L'attenzione al contesto urbano non implica necessariamente un carattere "realistico" del narrato: il contesto urbano può essere un luogo della memoria, come la Dublino del Ulysses (o, si parva licet , la Bologna del mio Scirocco ), così come un luogo immaginario può essere descritto come una città "reale" (la Vigata di Camilleri). Nel noir italiano il contesto urbano è continuamente attraversato da transiti, linee di fuga, conflitti: è uno spazio non omogeneo, ma granulare, più denso in alcuni punti, più fluido in altri. La Milano-Quarto Oggiaro di Biondillo e i quartieri romani di De Cataldo ne sono un esempio.
"Scrittori col culo in strada": pochissimi degli scrittori dell'ultima generazione vivono esclusivamente del proprio mestiere letterario: nella maggior parte dei casi sono, volenti o nolenti, costretti ad immergersi all'interno di contesti lavorativi "altri" (fabbriche, scuole, uffici pubblici o privati, palestre, biblioteche, locali musicali), a frequentare molti più ambienti, e molto più differenziati, di altri "scrittori laureati" che, frequentandosi tra di loro all'interno dei propri salotti (metaforici o reali), finiscono per parlare sempre dello stesso piccolo mondo. Sia chiaro, non c'è nulla di rivoluzionario: erano scrittori col culo in strada Dante, Boccaccio, Ariosto, Michelangelo, Manzoni, Pasolini.

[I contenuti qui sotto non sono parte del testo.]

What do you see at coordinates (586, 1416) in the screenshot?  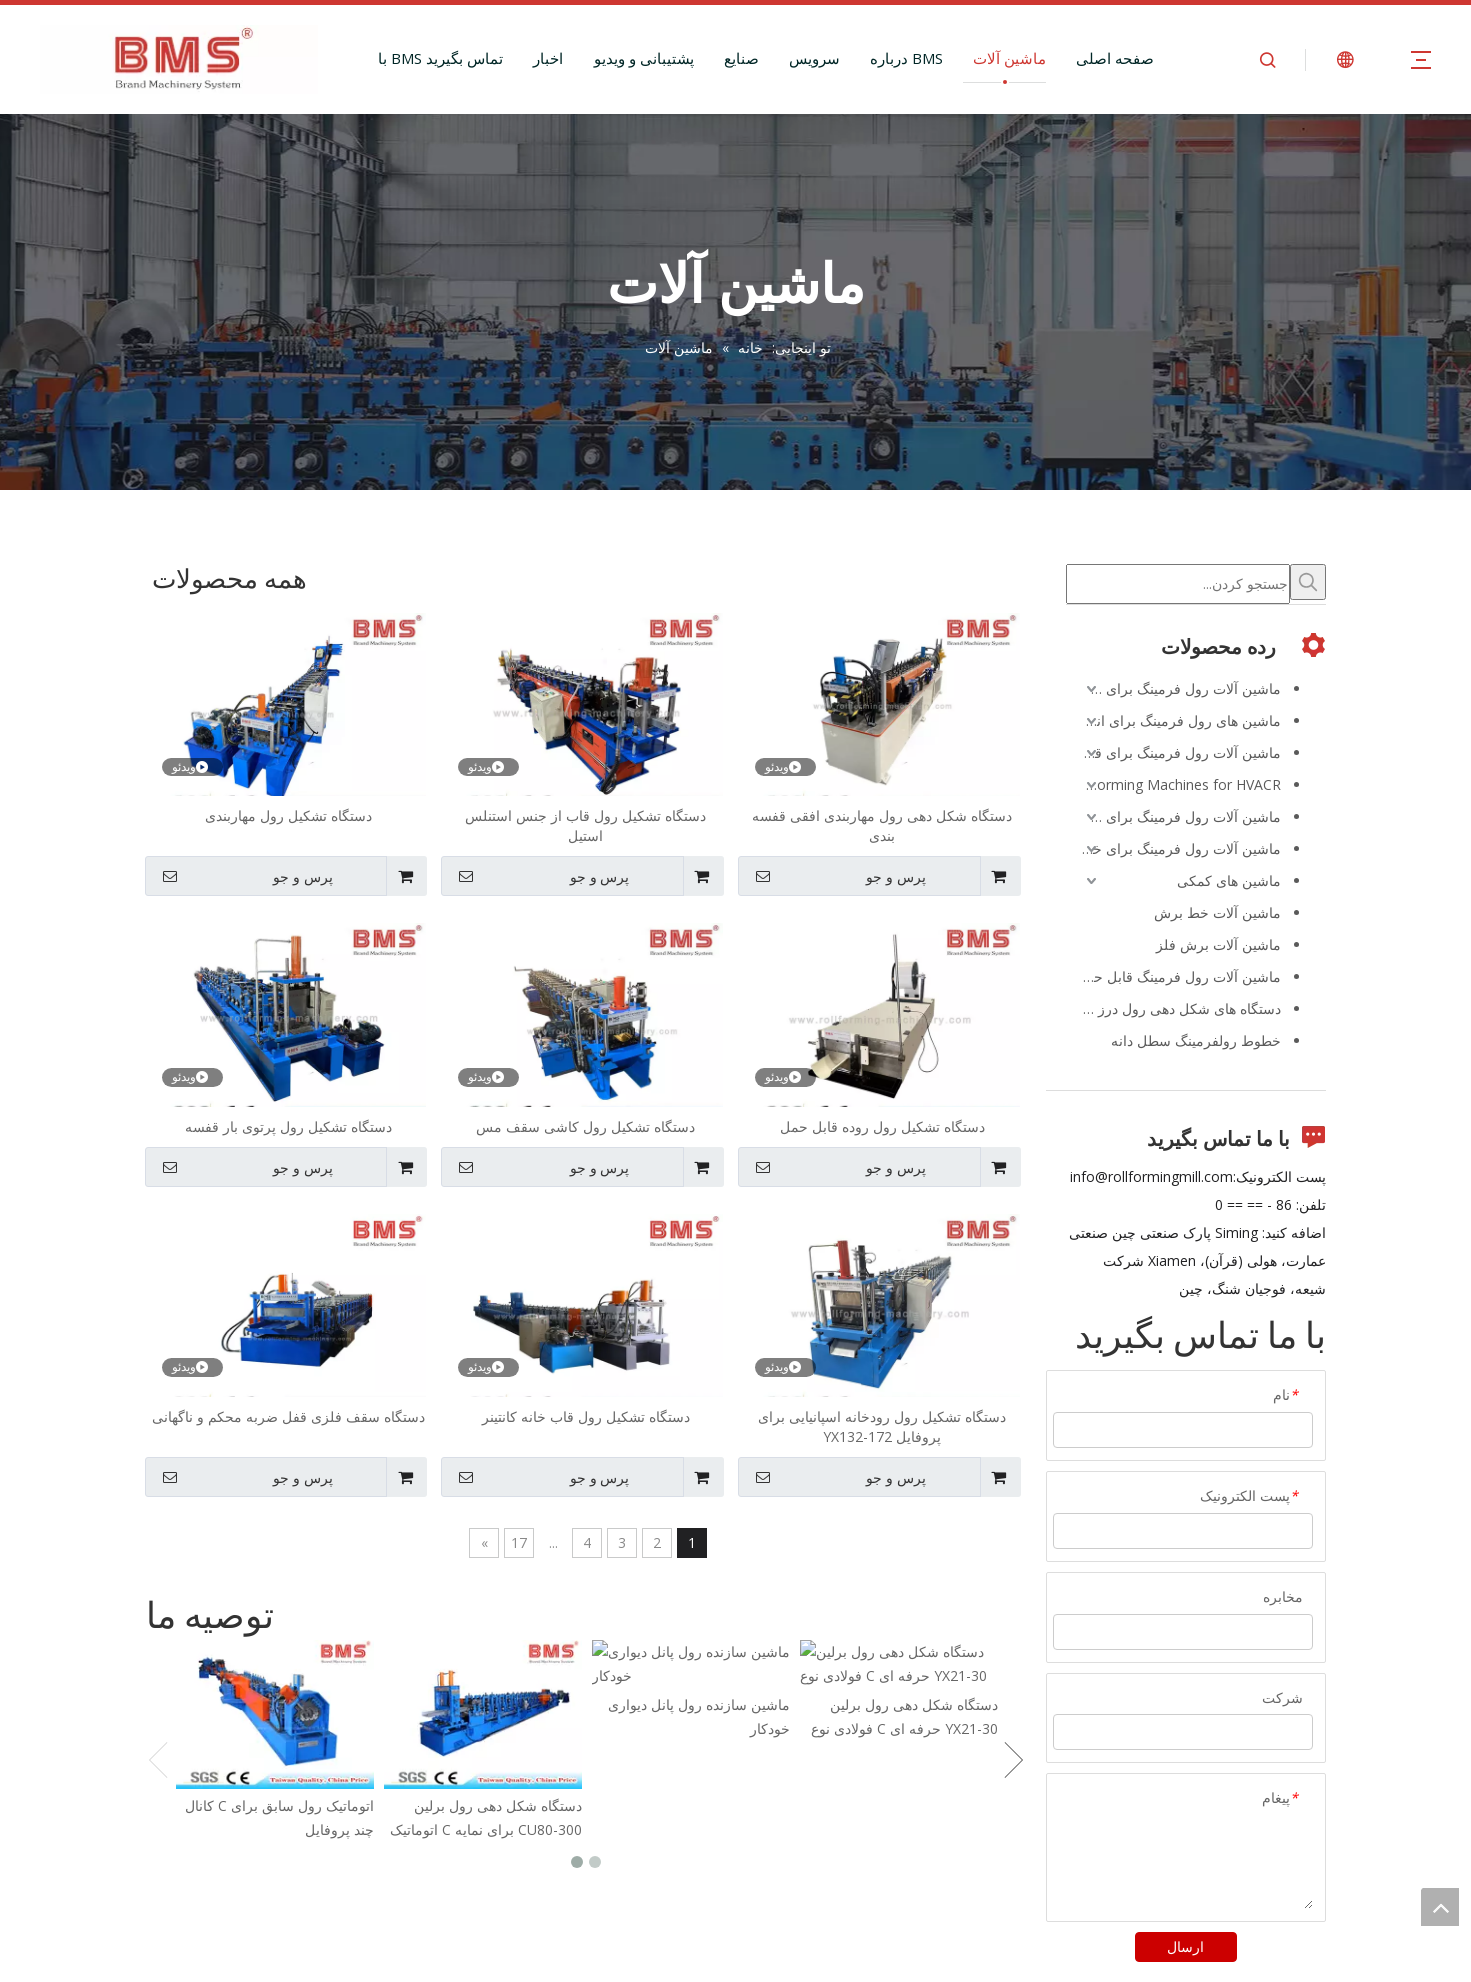 I see `دستگاه تشکیل رول قاب خانه کانتینر` at bounding box center [586, 1416].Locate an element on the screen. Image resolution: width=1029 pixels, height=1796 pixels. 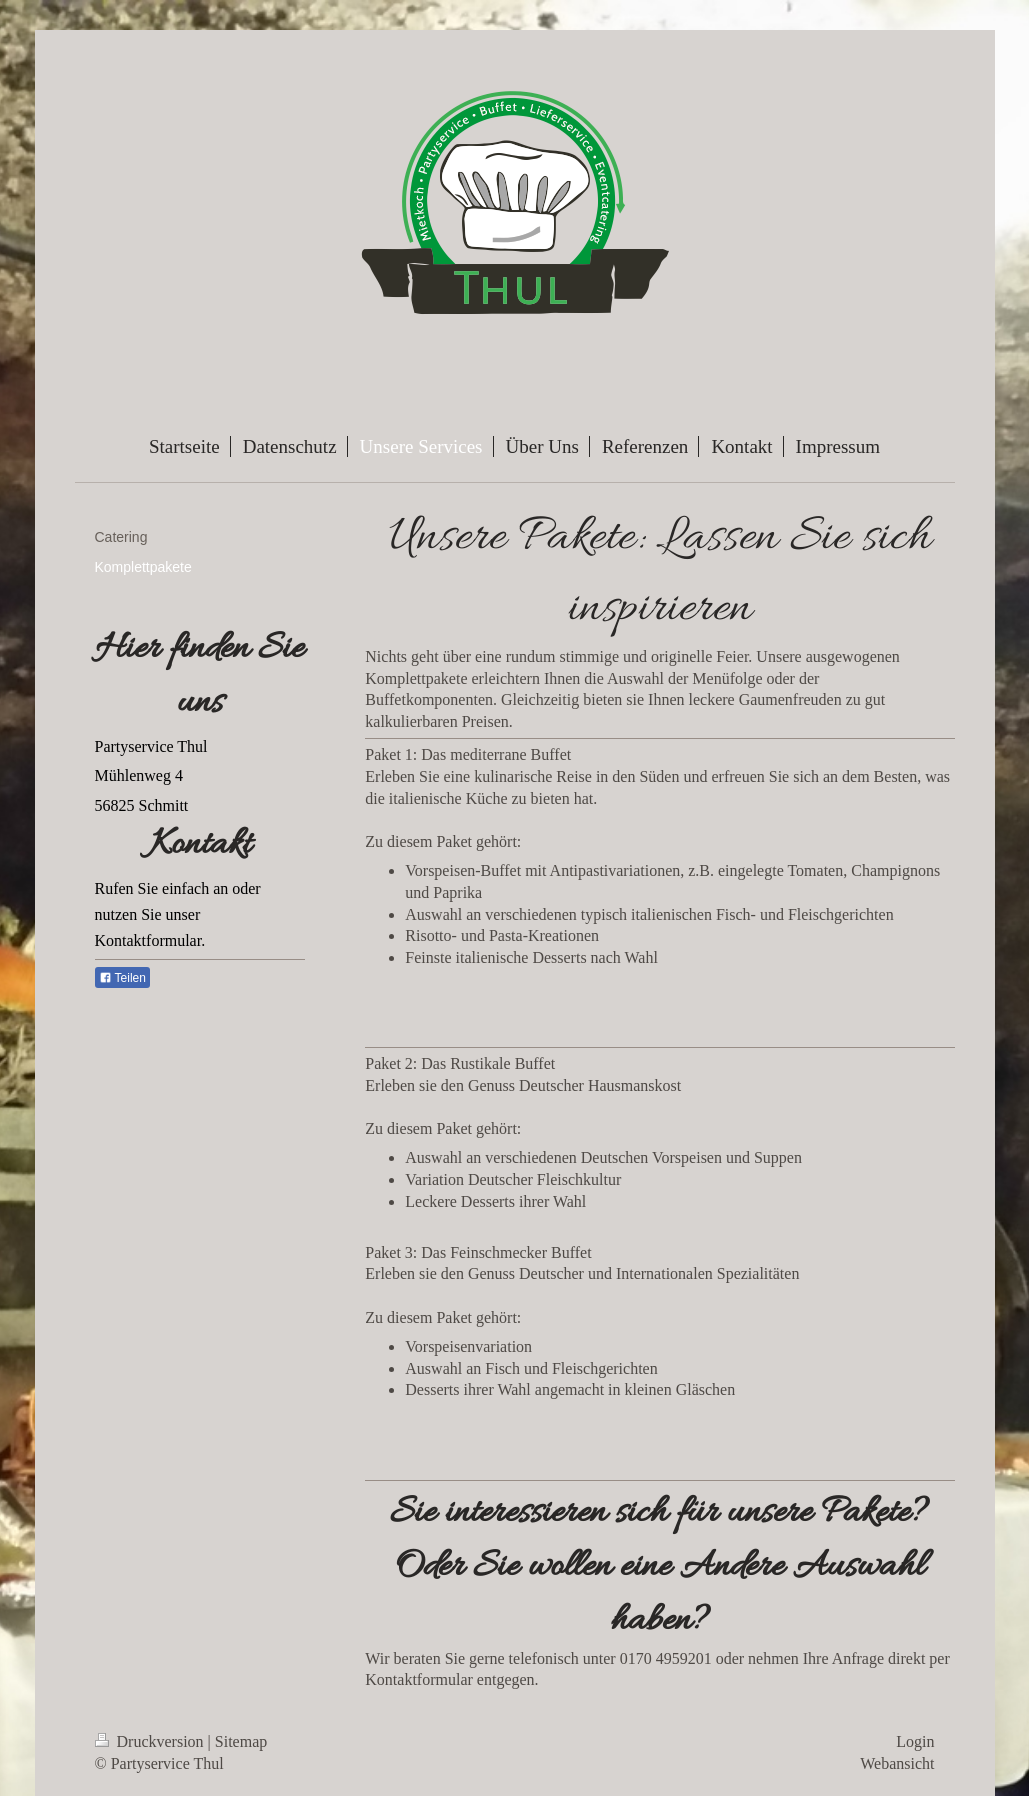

Se dovessi sintetizzare le caratteristiche elencate, direi che la principale è il prendere sul serio il proprio mestiere, la propria lingua e i propri contenuti, e il lettore che li legge. Prendere sul serio significa non cercare sponde al consolatorio, farsi carico del portato etico implicito nel proprio narrare. Un esempio. In Testimone inconsapevole (Sellerio, 2004) di Carofiglio la questione migrante è posta in modo assolutamente consolatorio: sembra di capire che se ciascuno facesse il proprio dovere, se ci fosse scrupolo e serietà nell'applicazione del diritto non ci sarebbero errori giudiziari, e forse neanche una questione migrante. Per fortuna prima o poi arriva un brav'uomo che rimette le cose al loro posto: nei gialli di Carofiglio si assiste, sotto mentite spoglie, all'apologia del connubio Legge-Ordine, senza che vengano mai sfiorate le ragioni di sistema che producono il migrante-deviante. Al contrario, ne Il giovane sbirro (Guanda, 2007) di Biondillo appare chiaro che l'eccezione, date le condizioni di sistema, non è il migrante finito in quei Lager che chiamiamo Centri di permanenza temporanea: il problema è semmai, dato un sistema criminogeno che necessariamente produce devianza sociale, perché ci siano migranti che non sono incarcerati nei Cpt. Diceva Manchette: nel noir «la lotta di classe non è assente come nel romanzo ad enigma; semplicemente, gli oppressi sono stati sconfitti e sono costretti a subire il regno del Male». Il romanzo italiano dell'ultima generazione mostra un'esplicita consapevolezza di questa catastrofe. Basta pensare ad Ammaniti: i suoi romanzi sono la descrizione delle forse irredimibili rovine lasciate dal conflitto di classe, sulle quali si agitano gli sconfitti, i reietti, gli esclusi.
Nella nota conclusiva del suo romanzo ucronico Il signor figlio (Mondadori, 2007), Alessandro Zaccuri si fa vanto di aver violato il precetto di Monaldo Leopardi: «Meglio è tacere una storia, che narrarla ingombrata di fole». In un'Italia che sempre più assomiglia a quella desiderata dal conte Monaldo, la pecora bianca della famiglia Leopardi, disobbedire ai suoi precetti è ben più che un vezzo: è un dovere etico.